-- Opening Marker --
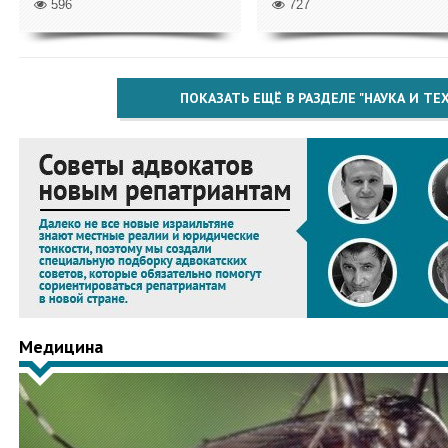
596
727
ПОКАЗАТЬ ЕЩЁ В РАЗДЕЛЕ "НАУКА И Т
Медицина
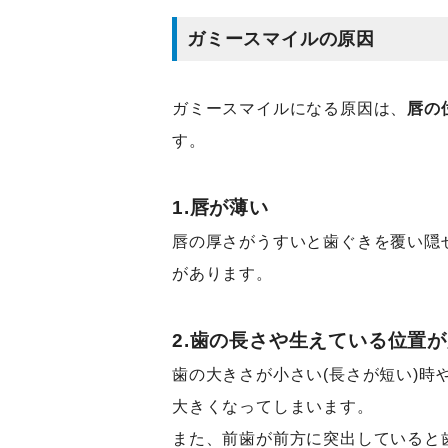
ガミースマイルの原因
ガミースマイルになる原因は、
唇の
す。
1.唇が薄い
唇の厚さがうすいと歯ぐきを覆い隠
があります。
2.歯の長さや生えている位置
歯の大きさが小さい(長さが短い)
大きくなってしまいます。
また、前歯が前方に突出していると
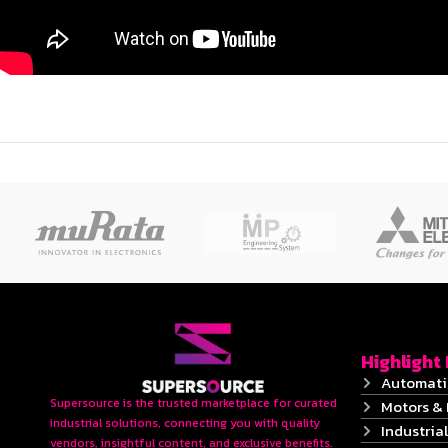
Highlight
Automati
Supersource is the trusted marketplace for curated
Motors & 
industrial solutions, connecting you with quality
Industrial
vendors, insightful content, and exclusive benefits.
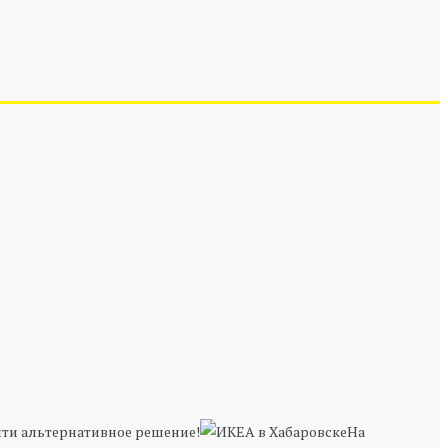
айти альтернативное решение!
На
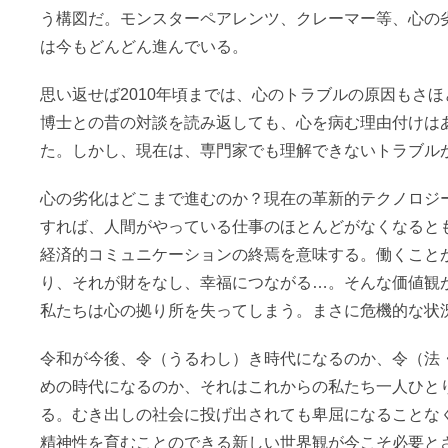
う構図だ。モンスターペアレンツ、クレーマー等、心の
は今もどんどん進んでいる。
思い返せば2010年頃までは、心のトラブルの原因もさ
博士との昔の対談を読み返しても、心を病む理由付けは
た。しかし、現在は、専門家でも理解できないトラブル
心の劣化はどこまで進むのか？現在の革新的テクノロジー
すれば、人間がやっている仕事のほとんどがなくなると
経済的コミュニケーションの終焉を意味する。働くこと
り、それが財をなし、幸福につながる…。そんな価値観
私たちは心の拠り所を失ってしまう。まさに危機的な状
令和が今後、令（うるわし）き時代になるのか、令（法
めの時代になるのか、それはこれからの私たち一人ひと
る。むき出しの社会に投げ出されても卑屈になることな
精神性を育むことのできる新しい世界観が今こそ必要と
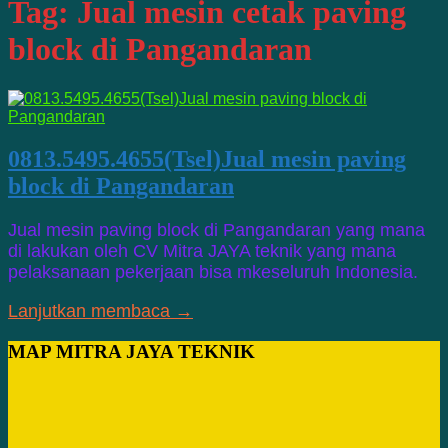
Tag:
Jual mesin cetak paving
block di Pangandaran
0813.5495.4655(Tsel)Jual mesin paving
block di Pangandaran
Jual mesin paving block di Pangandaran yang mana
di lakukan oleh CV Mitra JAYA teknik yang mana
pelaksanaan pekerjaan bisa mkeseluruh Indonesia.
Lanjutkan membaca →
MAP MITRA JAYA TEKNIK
-- Closing Marker --
PROBLEM DESCRIPTION ▸
Gather each line from the listing above that holds "paving".

RESPONSE TO THIS EXERCISE ▸
Jual mesin cetak paving
0813.5495.4655(Tsel)Jual mesin paving
Jual mesin paving block di Pangandaran yang mana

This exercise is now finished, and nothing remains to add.